Beyond Text: Accelerating Multimodal AI Inference with Speculative Decoding on AMD Instinct™ MI300X GPUs#

In the rapidly evolving landscape of artificial intelligence, multimodal models have emerged as powerful tools capable of processing and generating content across different modalities—text, images, audio, and more. Meta’s recent release of the multimodal Llama 4 models, including Llama 4 Scout and Llama 4 Maverick, exemplifies this advancement. Despite their impressive functionalities, such models face significant computational challenges, particularly in generation speed and resource efficiency due to a much larger context length compared to text-only models. Enter speculative decoding: a promising technique that has revolutionized text generation in large language models and is now finding exciting applications in multimodal contexts. Speculative decoding allows AI models to generate outputs faster by speculating several steps ahead and confirming predictions in fewer passes. In this blog you will learn, step-by-step, how speculative decoding can help you unlock significant inference speedups for multimodal systems while maintaining output quality using ROCm on AMD Instinct MI300X GPUs.
The Challenge of Multimodal Context Windows#
One of the most significant hurdles facing multimodal models is the substantially larger context windows required to process multimodal inputs.
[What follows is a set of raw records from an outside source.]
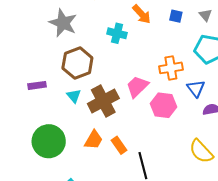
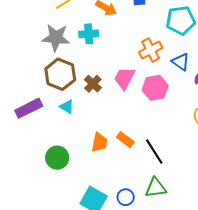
gray star: (63, 23) -> (56, 38), moved
purple rectangle: (37, 85) -> (29, 108), size x1.5
brown cross: (103, 101) -> (93, 84), moved, size x0.6
green circle: (49, 141) -> (57, 158), size x0.7

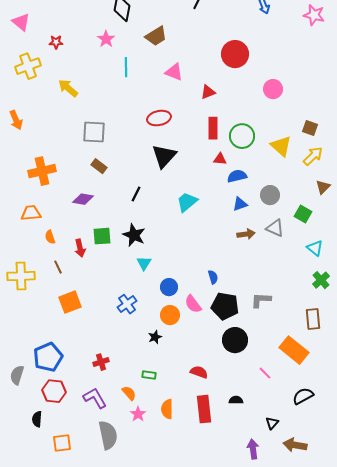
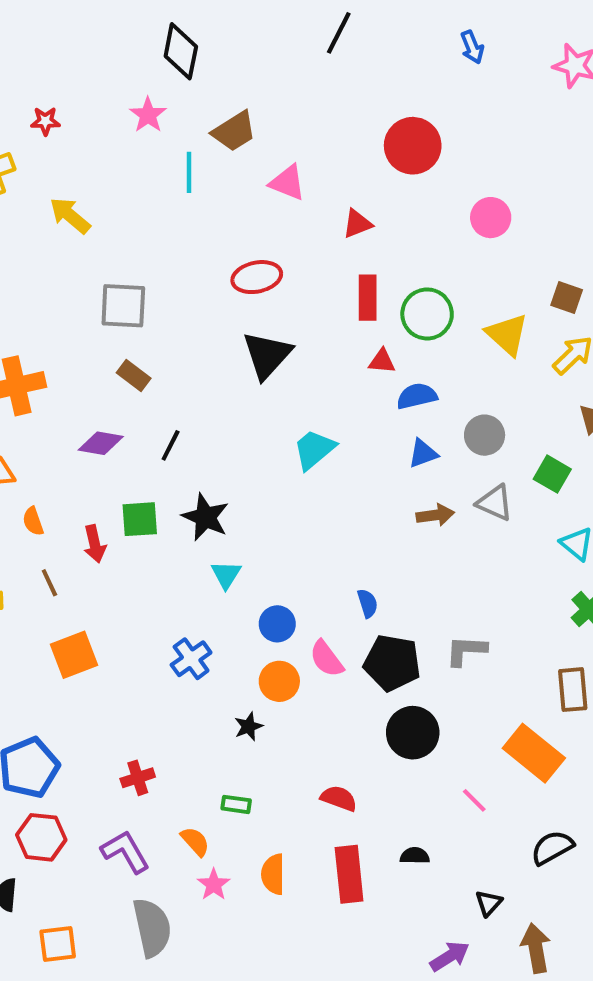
brown trapezoid: (156, 36) -> (234, 131), moved
black line: (136, 194) -> (171, 445), moved
brown arrow: (295, 445) -> (536, 948), turned 70
purple arrow: (253, 449) -> (450, 956), turned 66

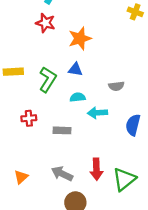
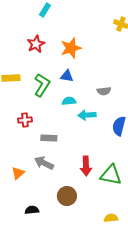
red star: (45, 23) -> (36, 44), moved, turned 30
gray rectangle: (62, 130) -> (49, 138), moved
gray arrow: (62, 174) -> (44, 163), moved
green triangle: (124, 179) -> (111, 175), turned 50

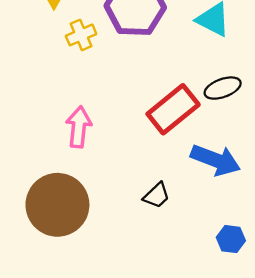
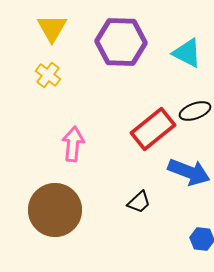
yellow cross: (81, 35) -> (48, 75), moved, turned -30

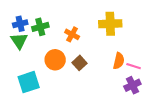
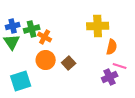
orange cross: (72, 34) -> (45, 37), moved
orange semicircle: (119, 61) -> (112, 47), moved
purple cross: (132, 85) -> (110, 77), moved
Unlike pure text models, multimodal models must handle dense information encoded in pixels, audio waveforms, or video frames alongside textual data, as it can be inferred from the overall architecture of multimodal models in Figure 1. This expanded context creates several critical bottlenecks:

Figure 1. Overall architecture of multimodal models.#
Expanding Token Requirements#
When an image is tokenized and fed into a multimodal model, it typically consumes hundreds or even thousands of tokens - far more than its traditional textual LLMs would require. A single high-resolution image might be represented by thousands of tokens, while a video clip can easily demand tens of thousands of tokens. This explosion in token count directly impacts:
Attention Computation: The self-attention mechanism, central to transformer-based models, scales quadratically with sequence length, making computation exponentially more expensive as context grows.
Memory Utilization: Larger contexts require significantly more memory to store key-value caches.
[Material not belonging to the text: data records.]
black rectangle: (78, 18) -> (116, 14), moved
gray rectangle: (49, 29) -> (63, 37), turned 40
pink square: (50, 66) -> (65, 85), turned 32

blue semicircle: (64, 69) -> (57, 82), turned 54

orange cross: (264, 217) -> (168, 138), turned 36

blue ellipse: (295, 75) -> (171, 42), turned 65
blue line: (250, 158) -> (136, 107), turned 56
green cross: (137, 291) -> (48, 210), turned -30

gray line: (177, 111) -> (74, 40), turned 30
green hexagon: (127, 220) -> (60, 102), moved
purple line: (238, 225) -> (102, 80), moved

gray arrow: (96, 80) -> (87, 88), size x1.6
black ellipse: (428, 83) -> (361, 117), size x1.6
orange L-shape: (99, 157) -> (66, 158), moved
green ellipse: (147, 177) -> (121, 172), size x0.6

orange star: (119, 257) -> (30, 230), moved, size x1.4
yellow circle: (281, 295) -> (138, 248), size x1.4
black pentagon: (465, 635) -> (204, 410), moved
Generation Latency: With larger contexts to process, each decoding step takes longer, creating noticeable delays in interactive applications.
Advances in Multimodal Speculative Decoding#
The elegance of speculative decoding lies in its ability to circumvent the inherent sequential nature of autoregressive generation. By “guessing” multiple future tokens and verifying them in parallel. This approach is particularly valuable for multimodal systems where each forward pass through the model requires processing in an extensive cross-modal context. When implementing speculative decoding for multimodal models, we have two primary architectural choices of text-only drafters or multimodal drafters. The multimodal drafters have a significantly higher acceptance length (average number of tokens accepted at each round of speculation and verification) than the text-only drafters, which boosts the overall speedups gained with these models despite their increased computational costs.
While speculative decoding has shown tremendous success in accelerating text-only language models, extending these techniques to multimodal domains presents unique and formidable challenges. Unlike text generation, where patterns and probabilities follow relatively consistent linguistic rules, multimodal systems must navigate the intricate relationships between visual elements, audio signals, and textual descriptions. Finding appropriate drafting models that perform well with high acceptance length and low latency is significantly more complex than in text-only speculative decoding. As you can see in Figure 2, the multimodal drafter, unlike a text-only drafter, can correctly draft tokens grounded in visual input, such as parameters or details that are visible in the image but not inferable from the text alone. Hence, it can achieve a much higher acceptance length overall.
In this blog, we’ll explore how speculative decoding techniques are being adapted to address these unique challenges of multimodal generation, offering promising paths to maintain the richness of multimodal understanding while improving generation speed up to 3x[1] in some tasks. This represents our first step toward comprehensive multimodal inference workload optimization, an area that remains largely unexplored and requires greater attention from the AI research community. Our codebase, which is based on the PyTorch GPTFast repo, for reproducing the results and developing more models will be released here.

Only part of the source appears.